But instead I’m writing. Because my brain won’t shut off. Because I feel compelled to try to write some kind of decency and humanity and kindness into the world.

Today, two horrific explosions happened in Boston, two blocks away from my office building, at the finish line of the Boston Marathon, one of my favorite events, in front of thousands of innocent, happy, cheering, supportive people. A close friend, who also happens to be a runner, wrote me, “I feel a stronger desire to run than I have in a while, maybe to center myself, maybe in defiance.” Kathrine Switzer, the first woman to run the Boston Marathon, in reaction to the former director literally trying to drag her out of the race at mile 5 famously said, “I could feel my anger dissipating as the miles went by — you can’t run and stay mad!”

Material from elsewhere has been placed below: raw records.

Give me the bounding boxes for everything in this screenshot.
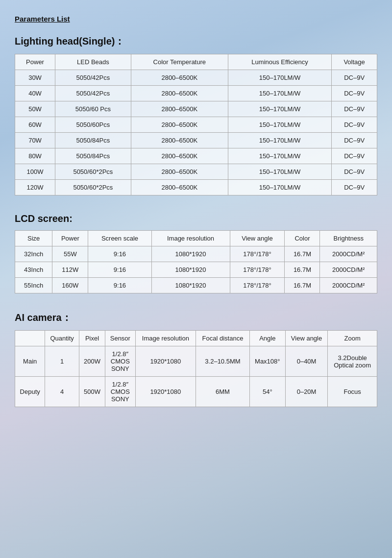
table-row: 43Inch112W9:161080*1920178°/178°16.7M200… (15, 262, 377, 278)
table-cell: 5050/42Pcs (55, 86, 131, 101)
column-header: LED Beads (55, 54, 131, 70)
table-cell: 40W (15, 86, 55, 101)
table-cell: 178°/178° (230, 262, 285, 278)
table-cell: 2800–6500K (131, 117, 228, 133)
table-cell: 9:16 (88, 246, 151, 262)
lcd-screen-section: LCD screen: SizePowerScreen scaleImage r… (15, 213, 377, 293)
table-cell: 160W (52, 278, 88, 293)
table-cell: 178°/178° (230, 246, 285, 262)
table-row: 80W5050/84Pcs2800–6500K150–170LM/WDC–9V (15, 148, 377, 164)
table-cell: 5050/60 Pcs (55, 101, 131, 117)
ai-camera-section: AI camera： QuantityPixelSensorImage reso… (15, 311, 377, 407)
table-cell: 150–170LM/W (228, 70, 331, 86)
table-cell: 80W (15, 148, 55, 164)
table-cell: 150–170LM/W (228, 133, 331, 148)
column-header: Zoom (328, 331, 377, 346)
table-cell: DC–9V (332, 148, 377, 164)
table-row: 50W5050/60 Pcs2800–6500K150–170LM/WDC–9V (15, 101, 377, 117)
table-cell: 120W (15, 180, 55, 195)
table-row: 60W5050/60Pcs2800–6500K150–170LM/WDC–9V (15, 117, 377, 133)
lcd-screen-table: SizePowerScreen scaleImage resolutionVie… (15, 230, 377, 293)
table-cell: 5050/42Pcs (55, 70, 131, 86)
lcd-screen-title: LCD screen: (15, 213, 377, 224)
column-header: Focal distance (196, 331, 250, 346)
table-cell: 1080*1920 (151, 262, 230, 278)
table-row: 32Inch55W9:161080*1920178°/178°16.7M2000… (15, 246, 377, 262)
table-cell: 5050/60*2Pcs (55, 164, 131, 180)
table-cell: DC–9V (332, 164, 377, 180)
table-cell: 2800–6500K (131, 148, 228, 164)
table-cell: 2800–6500K (131, 180, 228, 195)
table-cell: DC–9V (332, 70, 377, 86)
table-row: Deputy4500W1/2.8″ CMOS SONY1920*10806MM5… (15, 377, 377, 407)
table-cell: 9:16 (88, 278, 151, 293)
table-cell: 500W (79, 377, 105, 407)
table-cell: 5050/60*2Pcs (55, 180, 131, 195)
table-cell: 1080*1920 (151, 246, 230, 262)
table-cell: 2000CD/M² (320, 262, 377, 278)
table-cell: 2800–6500K (131, 101, 228, 117)
table-cell: 60W (15, 117, 55, 133)
table-cell: DC–9V (332, 117, 377, 133)
table-cell: 200W (79, 346, 105, 377)
table-cell: 178°/178° (230, 278, 285, 293)
column-header: Angle (249, 331, 285, 346)
table-cell: DC–9V (332, 101, 377, 117)
table-cell: 0–20M (285, 377, 328, 407)
table-row: 100W5050/60*2Pcs2800–6500K150–170LM/WDC–… (15, 164, 377, 180)
ai-camera-table: QuantityPixelSensorImage resolutionFocal… (15, 330, 377, 407)
column-header: Sensor (105, 331, 135, 346)
table-cell: 1920*1080 (135, 346, 196, 377)
table-cell: 1080*1920 (151, 278, 230, 293)
table-cell: 5050/84Pcs (55, 133, 131, 148)
column-header: Screen scale (88, 231, 151, 246)
table-row: 40W5050/42Pcs2800–6500K150–170LM/WDC–9V (15, 86, 377, 101)
table-cell: 5050/84Pcs (55, 148, 131, 164)
table-cell: 2800–6500K (131, 164, 228, 180)
table-cell: Main (15, 346, 45, 377)
table-cell: 150–170LM/W (228, 101, 331, 117)
table-cell: 55W (52, 246, 88, 262)
table-cell: DC–9V (332, 133, 377, 148)
table-cell: Max108° (249, 346, 285, 377)
table-cell: 2000CD/M² (320, 278, 377, 293)
table-cell: 100W (15, 164, 55, 180)
table-cell: 2800–6500K (131, 86, 228, 101)
table-cell: 150–170LM/W (228, 164, 331, 180)
table-row: 70W5050/84Pcs2800–6500K150–170LM/WDC–9V (15, 133, 377, 148)
page-title: Parameters List (15, 15, 377, 23)
table-row: 55Inch160W9:161080*1920178°/178°16.7M200… (15, 278, 377, 293)
table-cell: Deputy (15, 377, 45, 407)
table-cell: 55Inch (15, 278, 52, 293)
column-header: Luminous Efficiency (228, 54, 331, 70)
table-cell: 2800–6500K (131, 70, 228, 86)
table-cell: 150–170LM/W (228, 148, 331, 164)
table-cell: 54° (249, 377, 285, 407)
column-header: Image resolution (151, 231, 230, 246)
table-cell: 70W (15, 133, 55, 148)
table-cell: 1/2.8″ CMOS SONY (105, 377, 135, 407)
table-cell: 150–170LM/W (228, 117, 331, 133)
table-cell: 1/2.8″ CMOS SONY (105, 346, 135, 377)
table-row: 120W5050/60*2Pcs2800–6500K150–170LM/WDC–… (15, 180, 377, 195)
table-cell: 2800–6500K (131, 133, 228, 148)
ai-camera-title: AI camera： (15, 311, 377, 324)
column-header: Color Temperature (131, 54, 228, 70)
table-cell: DC–9V (332, 180, 377, 195)
table-cell: 3.2Double Optical zoom (328, 346, 377, 377)
table-cell: 3.2–10.5MM (196, 346, 250, 377)
table-cell: 0–40M (285, 346, 328, 377)
column-header: View angle (230, 231, 285, 246)
lighting-head-table: PowerLED BeadsColor TemperatureLuminous … (15, 54, 377, 195)
table-cell: 1920*1080 (135, 377, 196, 407)
table-cell: DC–9V (332, 86, 377, 101)
column-header: Brightness (320, 231, 377, 246)
table-cell: 30W (15, 70, 55, 86)
table-cell: 150–170LM/W (228, 86, 331, 101)
column-header: Quantity (45, 331, 79, 346)
table-cell: 150–170LM/W (228, 180, 331, 195)
table-cell: 16.7M (285, 278, 320, 293)
table-cell: 32Inch (15, 246, 52, 262)
column-header: Size (15, 231, 52, 246)
column-header: Voltage (332, 54, 377, 70)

These may seem like runner-centric quotes...and they are. But to me they represent more: our inherent strength and perseverance as humans. People train eight months just to finish a marathon to prove their own strength to themselves and nothing more. To the “human insect or poisonous mass of broken sociopaths" (to quote Patton Oswalt) who orchestrated this, by choosing an event that is inherently inspiring to show your depravity and abject fear of humanity, you already lost. Goodness and decency always win out. People ran to the destructed areas to help those who were fallen; strangers and spectators dragged runners and fellow humans to safety; stranded runners and family are staying in homes of people who are acquaintances of acquaintances of friends. The Red Cross’ web site crashed because of an outpouring of donations and people wanting to contribute.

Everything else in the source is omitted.